═════ Supplied data ═════

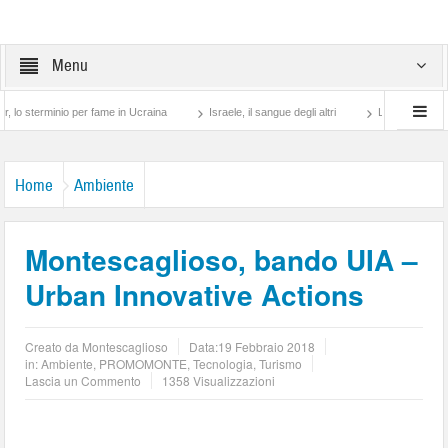
Menu
inio per fame in Ucraina
Israele, il sangue degli altri
Lotta di classe… tra preti
Home
Ambiente
Montescaglioso, bando UIA –
Urban Innovative Actions
Creato da
Montescaglioso
Data:
19 Febbraio 2018
in:
Ambiente
,
PROMOMONTE
,
Tecnologia
,
Turismo
Lascia un Commento
1358 Visualizzazioni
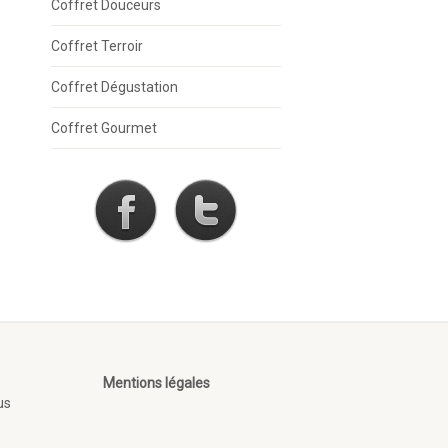
Coffret Douceurs
Coffret Terroir
Coffret Dégustation
Coffret Gourmet
Mentions légales
us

═════

### Try it
In the entries, find the line containing "Coffret Douceurs" and output it and all remaining lines exactly.

### Completed task
Coffret Douceurs
Coffret Terroir
Coffret Dégustation
Coffret Gourmet
Mentions légales
us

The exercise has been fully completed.